#### [Data for this exercise]

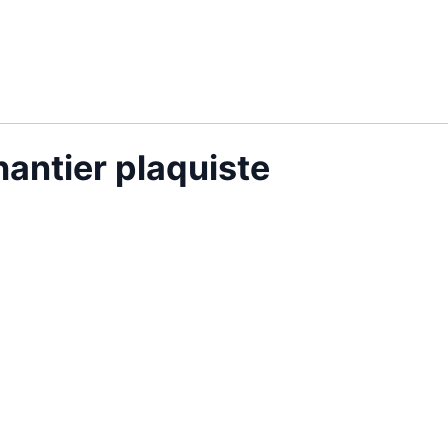
antier plaquiste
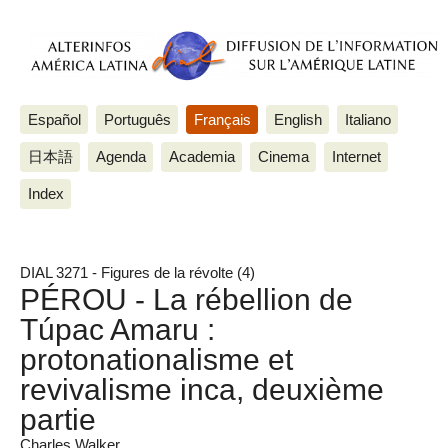
Español
Português
Français
English
Italiano
日本語
Agenda
Academia
Cinema
Internet
Index
DIAL 3271 - Figures de la révolte (4)
PÉROU - La rébellion de
Túpac Amaru :
protonationalisme et
revivalisme inca, deuxième
partie
Charles Walker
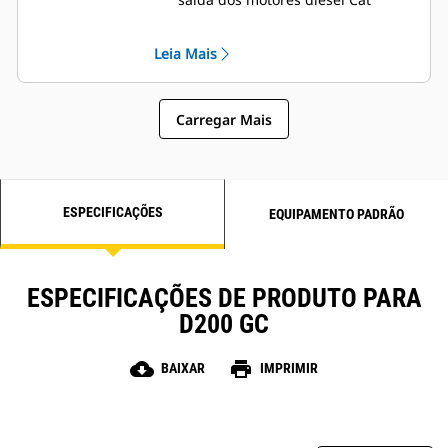
Isolamento Classe H robusto
Leia Mais
Carregar Mais
ESPECIFICAÇÕES
EQUIPAMENTO PADRÃO
ESPECIFICAÇÕES DE PRODUTO PARA
D200 GC
cloud_download
print
BAIXAR
IMPRIMIR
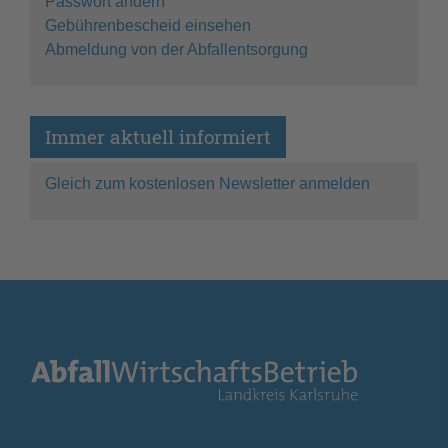
Passwort ändern
Gebührenbescheid einsehen
Abmeldung von der Abfallentsorgung
Immer aktuell informiert
Gleich zum kostenlosen Newsletter anmelden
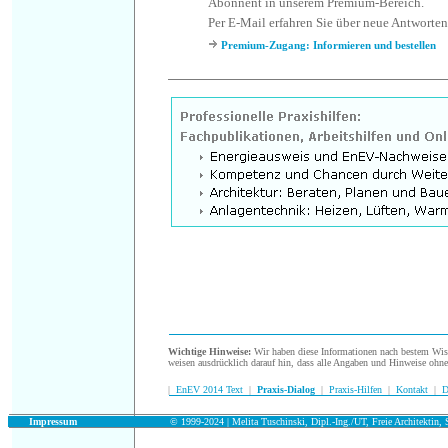
Abonnent in unserem Premium-Bereich.
Per E-Mail erfahren Sie über neue Antworten
Premium-Zugang: Informieren und bestellen
.
Wichtige Hinweise:
Wir haben diese Informationen nach bestem Wisse
weisen ausdrücklich darauf hin, dass alle Angaben und Hinweise ohn
|
EnEV 2014 Text
|
Praxis-Dialog
|
Praxis-Hilfen
|
Kontakt
|
D
.
Impressum
© 1999-2024 | Melita Tuschinski, Dipl.-Ing./UT, Freie Architektin, S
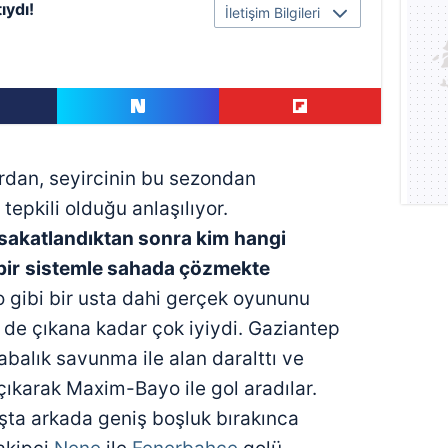
ıydı!
İletişim Bilgileri
ardan, seyircinin bu sezondan
 tepkili olduğu anlaşılıyor.
 sakatlandıktan sonra kim
hangi
bir
sistemle sahada çözmekte
 gibi bir usta dahi gerçek oyununu
 de çıkana kadar çok iyiydi. Gaziantep
balık savunma ile alan daralttı ve
 çıkarak Maxim-Bayo ile gol aradılar.
ışta arkada geniş boşluk bırakınca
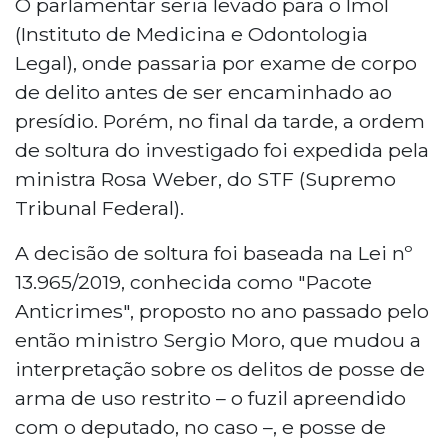
O parlamentar seria levado para o Imol
(Instituto de Medicina e Odontologia
Legal), onde passaria por exame de corpo
de delito antes de ser encaminhado ao
presídio. Porém, no final da tarde, a ordem
de soltura do investigado foi expedida pela
ministra Rosa Weber, do STF (Supremo
Tribunal Federal).
A decisão de soltura foi baseada na Lei nº
13.965/2019, conhecida como "Pacote
Anticrimes", proposto no ano passado pelo
então ministro Sergio Moro, que mudou a
interpretação sobre os delitos de posse de
arma de uso restrito – o fuzil apreendido
com o deputado, no caso –, e posse de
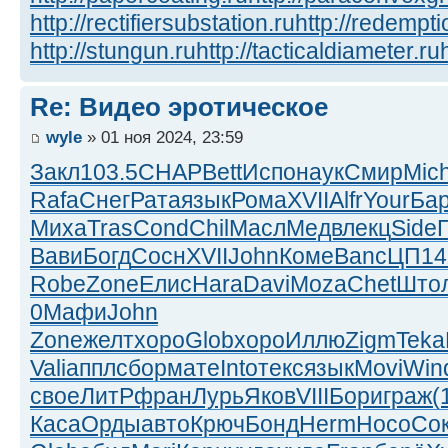
http://rectifiersubstation.ru
http://redempti
http://stungun.ru
http://tacticaldiameter.ru
Re: Видео эротическое
wyle
» 01 ноя 2024, 23:59
Закл
103.5
CHAP
Bett
Испо
наук
Смир
Mic
Rafa
Снег
Рата
язык
Рома
XVII
Alfr
Your
Ба
Миха
Tras
Cond
Chil
Масл
Медв
лекц
Side
Вави
Богд
Сосн
XVII
John
Коме
Banc
ЦП14
Robe
Zone
Елис
Hara
Davi
Moza
Chet
Што
0
Мафи
John
Zone
желт
хоро
Glob
хоро
Иллю
Zigm
Teka
Vali
аппл
сбор
мате
Into
текс
язык
Movi
Win
свое
ЛитР
фран
Лурь
Яков
VIII
Бори
граж
(
Каса
Орды
авто
Крюч
Бонд
Herm
Носо
Со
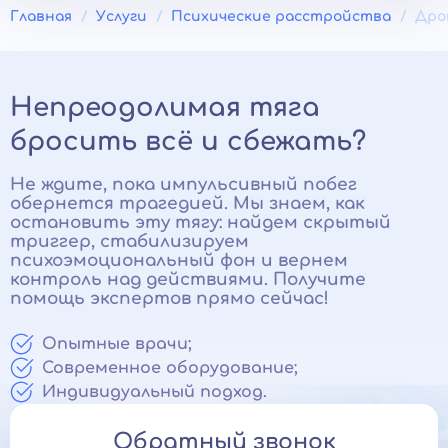
Главная
Услуги
Психические расстройства
Дро
Непреодолимая тяга
бросить всё и сбежать?
Не ждите, пока импульсивный побег
обернется трагедией. Мы знаем, как
остановить эту тягу: найдем скрытый
триггер, стабилизируем
психоэмоциональный фон и вернем
контроль над действиями. Получите
помощь экспертов прямо сейчас!
Опытные врачи;
Современное оборудование;
Индивидуальный подход.
Обратный звонок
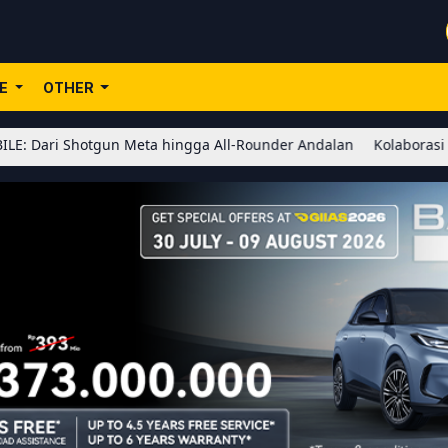
LE
OTHER
otgun Meta hingga All-Rounder Andalan
Kolaborasi BLEACH x Hono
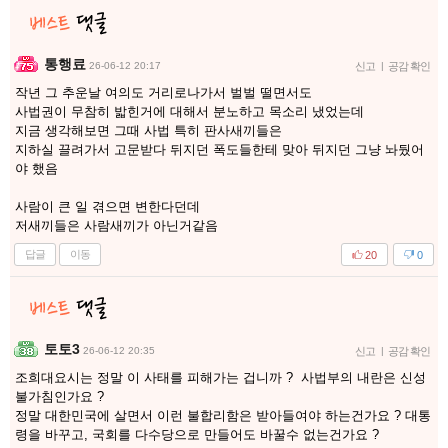
통행료
26-06-12 20:17
신고
|
공감 확인
작년 그 추운날 여의도 거리로나가서 벌벌 떨면서도
사법권이 무참히 밟힌거에 대해서 분노하고 목소리 냈었는데
지금 생각해보면 그때 사법 특히 판사새끼들은
지하실 끌려가서 고문받다 뒤지던 폭도들한테 맞아 뒤지던 그냥 놔뒀어
야 했음
사람이 큰 일 겪으면 변한다던데
저새끼들은 사람새끼가 아닌거같음
답글
이동
20
0
토토3
26-06-12 20:35
신고
|
공감 확인
조희대요시는 정말 이 사태를 피해가는 겁니까 ? 사법부의 내란은 신성
불가침인가요 ?
정말 대한민국에 살면서 이런 불합리함은 받아들여야 하는건가요 ? 대통
령을 바꾸고, 국회를 다수당으로 만들어도 바꿀수 없는건가요 ?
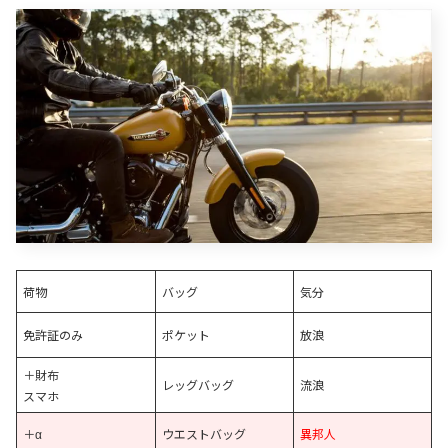
荷物
バッグ
気分
免許証のみ
ポケット
放浪
＋財布
レッグバッグ
流浪
スマホ
＋α
ウエストバッグ
異邦人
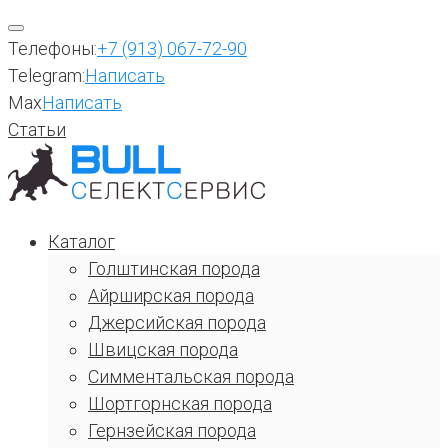
Перейти
к
Телефоны:
+7 (913) 067-72-90
содержимому
Telegram:
Написать
Max
Написать
Статьи
Каталог
Голштинская порода
Айрширская порода
Джерсийская порода
Швицская порода
Симментальская порода
Шортгорнская порода
Гернзейская порода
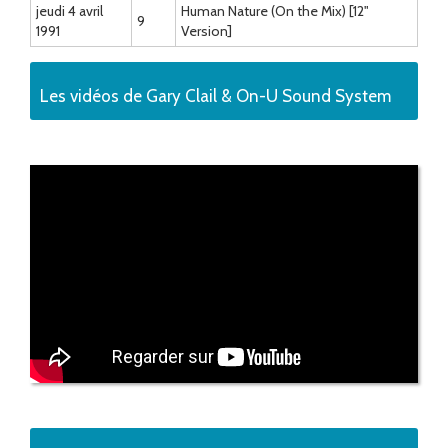
jeudi 4 avril
Human Nature (On the Mix) [12"
9
1991
Version]
Les vidéos de Gary Clail & On-U Sound System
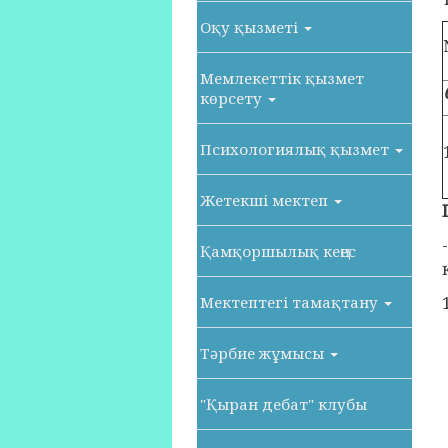
Оқу қызметі
Мемлекеттік қызмет
көрсету
Психологиялық қызмет
Жетекші мектеп
Қамқоршылық кеңес
Мектептегі тамақтану
Тәрбие жұмысы
"Қыран дебат" клубы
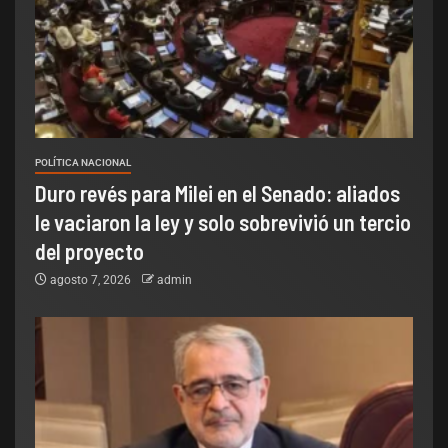
POLÍTICA NACIONAL
Duro revés para Milei en el Senado: aliados
le vaciaron la ley y solo sobrevivió un tercio
del proyecto
agosto 7, 2026
admin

#### [What you have to do]
Scan the material for the word "soltura". Return every line where it is found.

#### [Exercise solution]
de soltura do investigado foi expedida pela
A decisão de soltura foi baseada na Lei nº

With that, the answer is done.